EXERCISE AIM: Of all the lines in the records below, copy only those that contain the string "footprint".

───── STUDY MATERIAL ─────

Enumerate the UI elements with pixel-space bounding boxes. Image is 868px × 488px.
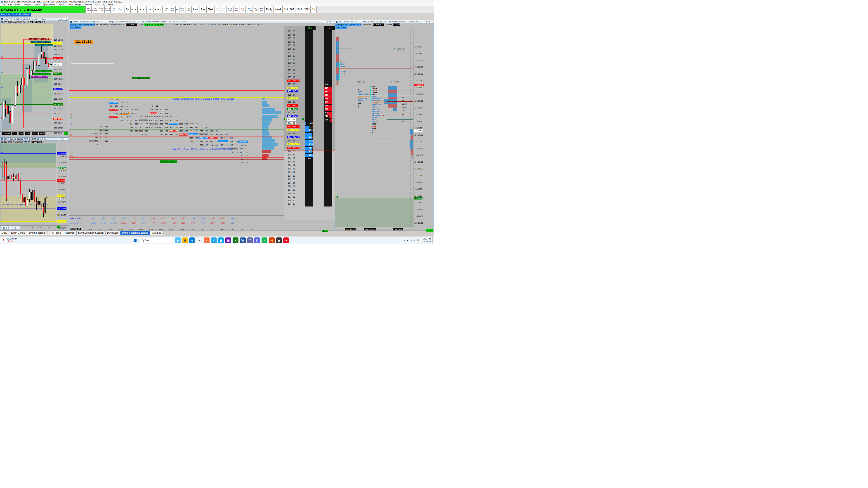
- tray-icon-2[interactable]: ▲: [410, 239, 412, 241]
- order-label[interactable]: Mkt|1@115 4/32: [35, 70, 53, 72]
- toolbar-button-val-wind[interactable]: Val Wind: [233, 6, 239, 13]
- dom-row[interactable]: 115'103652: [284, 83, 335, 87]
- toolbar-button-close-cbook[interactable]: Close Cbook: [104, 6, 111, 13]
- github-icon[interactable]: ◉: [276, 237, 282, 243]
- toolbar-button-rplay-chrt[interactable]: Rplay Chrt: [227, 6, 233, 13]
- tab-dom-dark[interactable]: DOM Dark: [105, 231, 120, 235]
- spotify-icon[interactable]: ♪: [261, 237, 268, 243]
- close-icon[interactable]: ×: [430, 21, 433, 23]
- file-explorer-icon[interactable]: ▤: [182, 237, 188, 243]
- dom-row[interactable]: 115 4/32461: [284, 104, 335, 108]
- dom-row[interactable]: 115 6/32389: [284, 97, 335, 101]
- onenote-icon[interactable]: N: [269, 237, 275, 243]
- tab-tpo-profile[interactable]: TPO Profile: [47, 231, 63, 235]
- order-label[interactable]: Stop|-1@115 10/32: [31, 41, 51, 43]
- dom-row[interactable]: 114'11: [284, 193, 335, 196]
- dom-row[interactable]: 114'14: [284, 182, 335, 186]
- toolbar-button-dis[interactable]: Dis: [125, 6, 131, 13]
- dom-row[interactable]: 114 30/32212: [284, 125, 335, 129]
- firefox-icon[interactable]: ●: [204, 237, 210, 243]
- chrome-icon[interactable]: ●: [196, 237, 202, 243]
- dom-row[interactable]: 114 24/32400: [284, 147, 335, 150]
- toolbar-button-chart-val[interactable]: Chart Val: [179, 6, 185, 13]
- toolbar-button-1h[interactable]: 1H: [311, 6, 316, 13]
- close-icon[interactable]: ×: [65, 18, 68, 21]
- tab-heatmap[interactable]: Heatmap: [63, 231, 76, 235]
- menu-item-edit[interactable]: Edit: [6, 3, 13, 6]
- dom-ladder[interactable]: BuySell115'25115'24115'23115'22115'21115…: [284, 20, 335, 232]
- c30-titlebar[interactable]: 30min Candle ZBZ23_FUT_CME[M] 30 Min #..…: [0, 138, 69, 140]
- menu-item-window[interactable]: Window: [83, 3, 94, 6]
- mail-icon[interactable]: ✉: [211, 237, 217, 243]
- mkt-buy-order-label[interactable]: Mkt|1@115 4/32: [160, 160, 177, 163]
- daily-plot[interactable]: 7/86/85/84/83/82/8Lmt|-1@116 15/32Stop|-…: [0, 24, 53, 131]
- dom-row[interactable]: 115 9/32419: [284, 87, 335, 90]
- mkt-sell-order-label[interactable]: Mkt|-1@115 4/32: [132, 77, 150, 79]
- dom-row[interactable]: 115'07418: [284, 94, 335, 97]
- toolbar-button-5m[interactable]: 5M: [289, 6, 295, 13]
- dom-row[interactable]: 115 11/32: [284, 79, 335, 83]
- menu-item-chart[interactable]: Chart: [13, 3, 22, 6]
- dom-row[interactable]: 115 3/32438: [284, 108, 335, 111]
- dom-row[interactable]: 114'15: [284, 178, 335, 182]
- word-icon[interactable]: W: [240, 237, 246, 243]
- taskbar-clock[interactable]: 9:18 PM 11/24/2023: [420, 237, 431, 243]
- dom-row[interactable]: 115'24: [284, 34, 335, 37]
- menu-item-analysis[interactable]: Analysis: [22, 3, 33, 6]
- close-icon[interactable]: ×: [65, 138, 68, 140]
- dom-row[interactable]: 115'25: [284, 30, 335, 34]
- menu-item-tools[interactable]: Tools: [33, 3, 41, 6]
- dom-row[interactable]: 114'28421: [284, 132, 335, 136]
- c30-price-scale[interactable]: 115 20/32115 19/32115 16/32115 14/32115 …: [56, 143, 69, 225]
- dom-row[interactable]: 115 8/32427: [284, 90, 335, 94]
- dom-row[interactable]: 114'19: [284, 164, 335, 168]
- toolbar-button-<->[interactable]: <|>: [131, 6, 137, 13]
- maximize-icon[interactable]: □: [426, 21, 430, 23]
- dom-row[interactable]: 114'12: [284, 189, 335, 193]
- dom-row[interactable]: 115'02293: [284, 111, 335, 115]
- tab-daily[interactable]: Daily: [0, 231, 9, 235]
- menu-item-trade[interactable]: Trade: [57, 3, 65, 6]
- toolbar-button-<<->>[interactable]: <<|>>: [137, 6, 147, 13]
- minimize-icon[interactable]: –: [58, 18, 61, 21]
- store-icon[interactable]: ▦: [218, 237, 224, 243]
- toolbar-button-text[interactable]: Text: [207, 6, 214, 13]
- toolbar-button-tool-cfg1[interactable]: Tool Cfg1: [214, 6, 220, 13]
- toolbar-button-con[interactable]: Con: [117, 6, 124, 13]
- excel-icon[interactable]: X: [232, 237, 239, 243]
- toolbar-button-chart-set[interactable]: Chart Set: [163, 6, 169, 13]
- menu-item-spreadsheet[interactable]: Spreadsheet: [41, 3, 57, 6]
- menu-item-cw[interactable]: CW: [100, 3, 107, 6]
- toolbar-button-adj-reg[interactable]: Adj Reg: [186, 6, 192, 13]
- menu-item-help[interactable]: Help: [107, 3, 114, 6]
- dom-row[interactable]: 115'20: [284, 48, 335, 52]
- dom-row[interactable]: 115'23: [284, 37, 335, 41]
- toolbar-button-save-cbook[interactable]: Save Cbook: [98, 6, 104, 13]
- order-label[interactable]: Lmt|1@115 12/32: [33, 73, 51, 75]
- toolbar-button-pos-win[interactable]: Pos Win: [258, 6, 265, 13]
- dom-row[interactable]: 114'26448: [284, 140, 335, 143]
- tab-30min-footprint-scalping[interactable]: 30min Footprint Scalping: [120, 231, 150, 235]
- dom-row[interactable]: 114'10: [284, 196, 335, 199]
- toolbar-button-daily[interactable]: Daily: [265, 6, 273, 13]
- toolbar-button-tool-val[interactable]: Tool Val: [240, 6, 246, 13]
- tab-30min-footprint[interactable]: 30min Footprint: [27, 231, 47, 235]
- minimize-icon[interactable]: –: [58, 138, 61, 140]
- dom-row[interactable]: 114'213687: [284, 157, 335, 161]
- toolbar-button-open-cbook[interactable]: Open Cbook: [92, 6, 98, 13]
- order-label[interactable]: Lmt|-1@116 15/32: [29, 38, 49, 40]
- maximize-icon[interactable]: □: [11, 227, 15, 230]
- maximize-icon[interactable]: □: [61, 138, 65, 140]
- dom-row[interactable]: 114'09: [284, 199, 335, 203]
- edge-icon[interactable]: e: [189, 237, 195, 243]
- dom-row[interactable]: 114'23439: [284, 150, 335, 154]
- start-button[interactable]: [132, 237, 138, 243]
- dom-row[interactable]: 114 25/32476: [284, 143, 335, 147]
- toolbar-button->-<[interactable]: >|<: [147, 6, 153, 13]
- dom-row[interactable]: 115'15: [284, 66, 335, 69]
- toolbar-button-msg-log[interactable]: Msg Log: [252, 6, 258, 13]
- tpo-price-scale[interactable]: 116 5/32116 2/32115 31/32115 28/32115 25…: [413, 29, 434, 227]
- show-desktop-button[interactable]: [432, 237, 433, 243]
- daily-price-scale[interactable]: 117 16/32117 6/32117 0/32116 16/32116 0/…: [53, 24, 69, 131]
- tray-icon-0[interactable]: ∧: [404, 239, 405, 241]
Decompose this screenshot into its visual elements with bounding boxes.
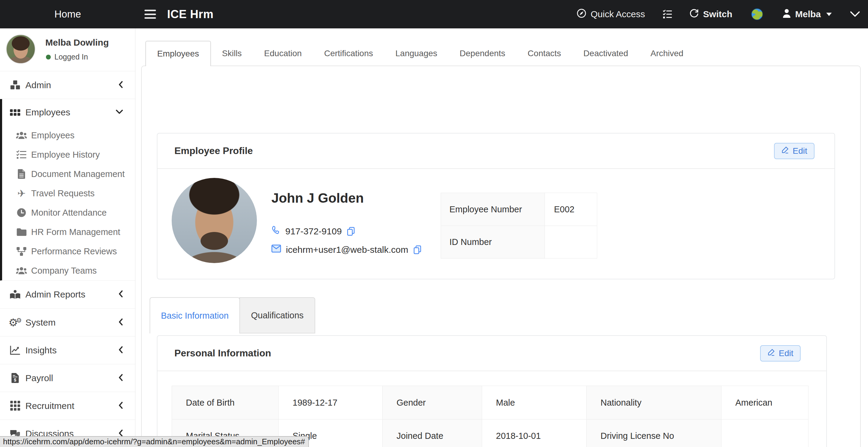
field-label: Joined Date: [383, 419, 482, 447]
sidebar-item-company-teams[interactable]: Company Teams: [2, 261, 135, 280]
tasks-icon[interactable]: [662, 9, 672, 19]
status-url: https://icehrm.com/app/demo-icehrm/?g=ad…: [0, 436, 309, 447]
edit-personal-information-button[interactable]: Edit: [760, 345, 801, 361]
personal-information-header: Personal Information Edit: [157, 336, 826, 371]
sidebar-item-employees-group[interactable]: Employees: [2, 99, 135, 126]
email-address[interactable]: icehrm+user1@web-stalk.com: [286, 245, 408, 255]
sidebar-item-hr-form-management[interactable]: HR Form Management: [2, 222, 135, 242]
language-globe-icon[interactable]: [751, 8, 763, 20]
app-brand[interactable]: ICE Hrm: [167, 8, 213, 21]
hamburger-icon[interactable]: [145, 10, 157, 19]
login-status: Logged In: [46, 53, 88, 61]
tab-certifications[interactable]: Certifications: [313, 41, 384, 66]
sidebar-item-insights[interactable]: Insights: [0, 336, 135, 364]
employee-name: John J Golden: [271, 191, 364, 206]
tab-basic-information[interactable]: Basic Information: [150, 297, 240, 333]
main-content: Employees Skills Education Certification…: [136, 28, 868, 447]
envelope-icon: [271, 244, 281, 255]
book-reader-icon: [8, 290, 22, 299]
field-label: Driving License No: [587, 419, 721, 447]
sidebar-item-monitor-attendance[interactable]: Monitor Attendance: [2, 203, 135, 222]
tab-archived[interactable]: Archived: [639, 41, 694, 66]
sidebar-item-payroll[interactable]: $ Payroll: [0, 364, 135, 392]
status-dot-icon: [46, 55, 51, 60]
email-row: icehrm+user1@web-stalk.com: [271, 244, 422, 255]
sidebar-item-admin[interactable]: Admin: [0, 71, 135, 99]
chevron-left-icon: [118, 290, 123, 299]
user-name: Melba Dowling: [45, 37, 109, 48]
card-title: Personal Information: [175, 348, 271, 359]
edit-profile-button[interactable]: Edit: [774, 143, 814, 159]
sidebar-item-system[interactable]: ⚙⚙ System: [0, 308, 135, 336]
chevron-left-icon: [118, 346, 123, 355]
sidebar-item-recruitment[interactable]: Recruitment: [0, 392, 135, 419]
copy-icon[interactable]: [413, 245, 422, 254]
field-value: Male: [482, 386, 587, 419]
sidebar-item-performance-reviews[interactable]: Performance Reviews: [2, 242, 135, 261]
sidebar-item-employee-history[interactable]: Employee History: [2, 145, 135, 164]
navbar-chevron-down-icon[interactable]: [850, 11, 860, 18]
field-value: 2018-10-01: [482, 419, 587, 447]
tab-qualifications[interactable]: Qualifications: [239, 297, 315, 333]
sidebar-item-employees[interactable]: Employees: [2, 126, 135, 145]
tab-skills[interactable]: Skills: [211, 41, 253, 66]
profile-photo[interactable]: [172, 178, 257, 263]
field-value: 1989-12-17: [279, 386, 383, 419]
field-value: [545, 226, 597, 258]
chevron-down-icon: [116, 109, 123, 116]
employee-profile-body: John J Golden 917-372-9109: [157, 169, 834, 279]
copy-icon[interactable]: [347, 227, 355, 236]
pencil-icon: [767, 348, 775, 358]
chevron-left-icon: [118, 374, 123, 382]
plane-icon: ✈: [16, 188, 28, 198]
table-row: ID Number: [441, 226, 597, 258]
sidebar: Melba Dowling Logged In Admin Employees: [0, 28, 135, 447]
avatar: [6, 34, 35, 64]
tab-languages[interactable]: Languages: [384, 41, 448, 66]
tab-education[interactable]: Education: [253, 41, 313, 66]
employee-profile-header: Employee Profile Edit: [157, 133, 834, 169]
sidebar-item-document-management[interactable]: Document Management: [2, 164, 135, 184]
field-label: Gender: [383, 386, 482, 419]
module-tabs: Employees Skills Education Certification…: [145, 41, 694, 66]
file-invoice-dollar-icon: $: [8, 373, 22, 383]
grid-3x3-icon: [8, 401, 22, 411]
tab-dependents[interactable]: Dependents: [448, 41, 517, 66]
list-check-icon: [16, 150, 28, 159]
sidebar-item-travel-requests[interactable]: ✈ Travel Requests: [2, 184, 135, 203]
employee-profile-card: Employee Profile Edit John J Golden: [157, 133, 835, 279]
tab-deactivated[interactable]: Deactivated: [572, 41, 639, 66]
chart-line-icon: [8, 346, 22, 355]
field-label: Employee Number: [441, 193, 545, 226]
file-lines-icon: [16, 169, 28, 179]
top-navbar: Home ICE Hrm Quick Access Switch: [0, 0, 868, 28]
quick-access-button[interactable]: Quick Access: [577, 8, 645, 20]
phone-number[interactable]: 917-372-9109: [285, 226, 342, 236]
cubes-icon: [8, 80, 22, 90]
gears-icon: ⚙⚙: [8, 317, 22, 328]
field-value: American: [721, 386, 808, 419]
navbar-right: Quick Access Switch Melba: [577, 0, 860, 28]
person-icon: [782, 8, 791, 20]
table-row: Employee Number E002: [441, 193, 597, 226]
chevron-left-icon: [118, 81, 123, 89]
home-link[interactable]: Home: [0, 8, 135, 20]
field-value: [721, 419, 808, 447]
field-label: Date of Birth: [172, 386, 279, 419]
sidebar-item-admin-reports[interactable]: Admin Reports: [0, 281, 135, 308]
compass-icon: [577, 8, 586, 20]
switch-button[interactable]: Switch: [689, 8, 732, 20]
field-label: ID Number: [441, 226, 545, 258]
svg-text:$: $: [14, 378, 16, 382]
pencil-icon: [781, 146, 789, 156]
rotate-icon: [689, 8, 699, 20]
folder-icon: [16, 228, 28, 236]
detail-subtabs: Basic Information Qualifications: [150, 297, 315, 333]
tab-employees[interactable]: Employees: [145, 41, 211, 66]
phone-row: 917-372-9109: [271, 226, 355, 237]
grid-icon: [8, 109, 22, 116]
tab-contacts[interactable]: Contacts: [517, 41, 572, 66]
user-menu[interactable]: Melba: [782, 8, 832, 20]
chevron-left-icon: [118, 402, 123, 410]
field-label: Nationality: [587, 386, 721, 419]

─────

OUTPUT:
- tab-30min-footprint-scalping[interactable]: 30min Footprint Scalping: [120, 231, 150, 235]
- tab-30min-footprint[interactable]: 30min Footprint: [27, 231, 47, 235]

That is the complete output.